Ibadah fardhu merupakan landasan pokok dalam membangun hubungan seorang hamba dengan Tuhannya. Tanpa landasan ini, seluruh bangunan ibadah akan rapuh dan tidak kokoh. Layaknya sebuah rumah indah yang didirikan tanpa pondasi kuat, amalan sunnah yang tidak ditopang dengan kewajiban yang sempurna akan kehilangan dasar utamanya. Oleh sebab itu, para ulama menegaskan bahwa menunaikan.


Kedua khodim dalam perumpamaan tadi sama-sama taat, tetapi kualitas pengabdian mereka berbeda. Seorang Muslim yang hanya mengerjakan fardhu memang sudah melaksanakan kewajiban, namun kualitas kedekatannya kepada Allah akan lebih tinggi bila ia menambah dengan ibadah sunnah. Di sisi lain, jangan sampai seseorang terlalu fokus pada ibadah sunnah tetapi melalaikan ibadah wajib.

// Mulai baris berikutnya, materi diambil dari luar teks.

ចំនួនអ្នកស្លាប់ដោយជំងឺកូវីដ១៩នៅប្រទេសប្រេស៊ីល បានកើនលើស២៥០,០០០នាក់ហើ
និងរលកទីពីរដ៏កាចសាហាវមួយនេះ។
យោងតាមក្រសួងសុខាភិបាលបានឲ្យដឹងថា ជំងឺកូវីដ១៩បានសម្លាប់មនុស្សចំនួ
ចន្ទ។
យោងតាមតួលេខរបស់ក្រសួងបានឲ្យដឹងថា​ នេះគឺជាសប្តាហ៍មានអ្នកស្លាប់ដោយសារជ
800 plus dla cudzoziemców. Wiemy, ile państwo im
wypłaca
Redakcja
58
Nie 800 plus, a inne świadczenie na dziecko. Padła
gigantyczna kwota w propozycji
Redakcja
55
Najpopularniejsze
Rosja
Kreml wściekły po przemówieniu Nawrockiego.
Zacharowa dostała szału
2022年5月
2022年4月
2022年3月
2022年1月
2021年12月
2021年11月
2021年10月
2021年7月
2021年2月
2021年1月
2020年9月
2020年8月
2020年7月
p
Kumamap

Ini ibarat pelayan yang sibuk menghias buah, tetapi lupa membeli buah sesuai permintaan tuannya.


عَنْ أَبِي هُرَيْرَةَ رَضِيَ اللَّهُ عَنْهُ، قَالَ: قَالَ رَسُولُ اللَّهِ ﷺ: فَإِذَا أَحْبَبْتُهُ كُنْتُ سَمْعَهُ الَّذِي يَسْمَعُ بِهِ، وَبَصَرَهُ الَّذِي يُبْصِرُ بِهِ، وَيَدَهُ الَّتِي يَبْطِشُ بِهَا، وَرِجْلَهُ الَّتِي يَمْشِي بِهَا، وَإِنْ سَأَلَنِي لَأُعْطِيَنَّهُ، وَلَئِنِ اسْتَعَاذَنِي لَأُعِيذَنَّهُ، وَمَا تَرَدَّدْتُ عَنْ شَيْءٍ أَنَا فَاعِلُهُ تَرَدُّدِي عَنْ نَفْسِ الْمُؤْمِنِ، يَكْرَهُ الْمَوْتَ، وَأَنَا أَكْرَهُ مَسَاءَتَهُ. (رواه البخاري، كتاب الرقاق، باب التواضع، حديث رقم 6137).

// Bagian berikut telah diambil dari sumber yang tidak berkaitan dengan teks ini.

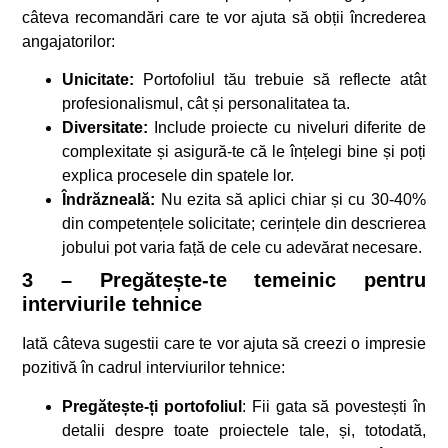
câteva recomandări care te vor ajuta să obții încrederea
angajatorilor:
Unicitate:
Portofoliul tău trebuie să reflecte atât
profesionalismul, cât și personalitatea ta.
Diversitate:
Include proiecte cu niveluri diferite de
complexitate și asigură-te că le înțelegi bine și poți
explica procesele din spatele lor.
Îndrăzneală:
Nu ezita să aplici chiar și cu 30-40%
din competențele solicitate; cerințele din descrierea
jobului pot varia față de cele cu adevărat necesare.
3 – Pregătește-te temeinic pentru
interviurile tehnice
Iată câteva sugestii care te vor ajuta să creezi o impresie
pozitivă în cadrul interviurilor tehnice:
Pregătește-ți portofoliul
: Fii gata să povestești în
detalii despre toate proiectele tale, și, totodată,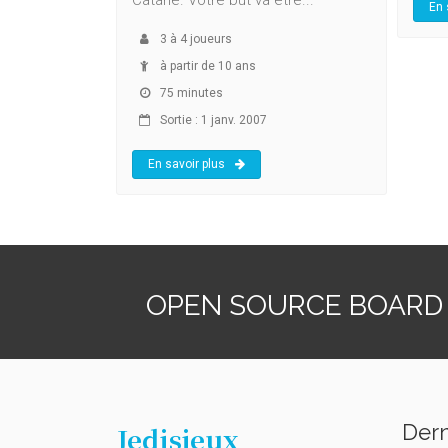
En 
3
à
4
joueurs
à partir de 10 ans
75 minutes
Sortie : 1 janv. 2007
En savoir plus
OPEN SOURCE BOARD
Dern
Jedisjeux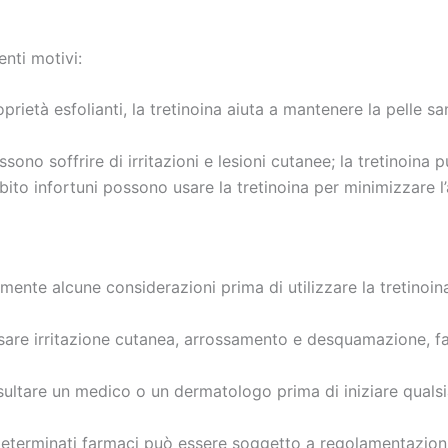
enti motivi:
prietà esfolianti, la tretinoina aiuta a mantenere la pelle s
ssono soffrire di irritazioni e lesioni cutanee; la tretinoina 
ito infortuni possono usare la tretinoina per minimizzare l’a
 mente alcune considerazioni prima di utilizzare la tretinoi
sare irritazione cutanea, arrossamento e desquamazione, fat
ltare un medico o un dermatologo prima di iniziare qualsia
 determinati farmaci può essere soggetto a regolamentazioni.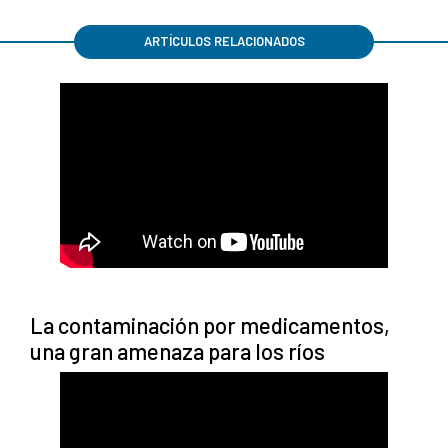
ARTÍCULOS RELACIONADOS
La contaminación por medicamentos,
una gran amenaza para los ríos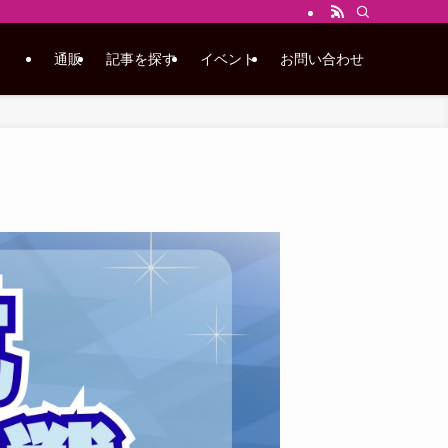
通販
記事を探す
イベント
お問い合わせ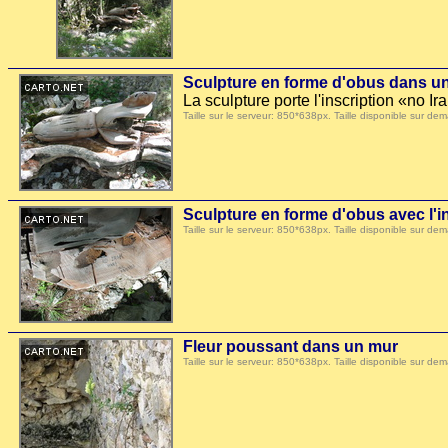
Sculpture en forme d'obus dans u
La sculpture porte l'inscription «no Ir
Taille sur le serveur: 850*638px. Taille disponible sur
Sculpture en forme d'obus avec l'in
Taille sur le serveur: 850*638px. Taille disponible sur
Fleur poussant dans un mur
Taille sur le serveur: 850*638px. Taille disponible sur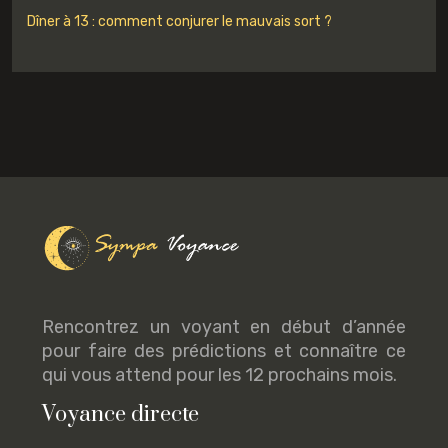
Dîner à 13 : comment conjurer le mauvais sort ?
Rencontrez un voyant en début d’année
pour faire des prédictions et connaître ce
qui vous attend pour les 12 prochains mois.
Voyance directe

Artinya: “jika Aku telah mencintai seorang hamba-Ku, maka Aku akan selalu membimbingnya dalam pendengarannya, membimbingnya dalam penglihatannya, menuntunnya dalam perbuatan tangannya dan meluruskannya dalam langkah kakinya. Jika dia memohon kepada-Ku maka Aku akan penuhi permohonannya, dan jika dia meminta perlindungan kepada-Ku maka Aku akan berikan perlindungan kepadanya. Tidaklah Aku ragu melakukan sesuatu yang mesti aku lakukan seperti keraguan untuk (mencabut) nyawa seorang yang beriman (kepada-Ku), dia tidak menyukai kematian dan Aku tidak ingin menyakitinya”.  (HR al-Bukhari 5/2384, no. 6137).


Ketika seorang hamba dicintai oleh Allah karena kesempurnaan ibadahnya dimulai dari fardhu yang kokoh lalu diperindah dengan sunnah ia akan mendapat pertolongan luar biasa. Allah menjanjikan: "Jika ia meminta kepada-Ku, pasti akan Aku beri jika ia memohon perlindungan kepada-Ku, pasti akan Aku lindungi." Ini adalah derajat para wali Allah yang sejati. Mereka bukan sekadar menjalankan kewajiban, tetapi juga menambahnya dengan amalan sunnah yang ikhlas, sehingga hidup mereka dipenuhi keberkahan dan terhindar dari keburukan.


Perumpamaan dua khodim yang telah kita bahas menjadi gambaran nyata isi hadits ini. Khodim pertama mencerminkan hamba yang selamat karena menunaikan fardhu, sedangkan khodim kedua adalah hamba yang tidak hanya selamat tetapi juga dicintai oleh Allah karena menyempurnakan ibadahnya dengan sunnah. Inilah jalan menuju derajat wali Allah: memulai dari kewajiban, lalu melengkapi dengan amalan tambahan, hingga Allah mencintai dan menjaga setiap gerak-gerik kita. Maka, jadilah khodim kedua dalam pengabdian kita kepada Allah, agar kita meraih cinta dan perlindungan-Nya di dunia dan akhirat.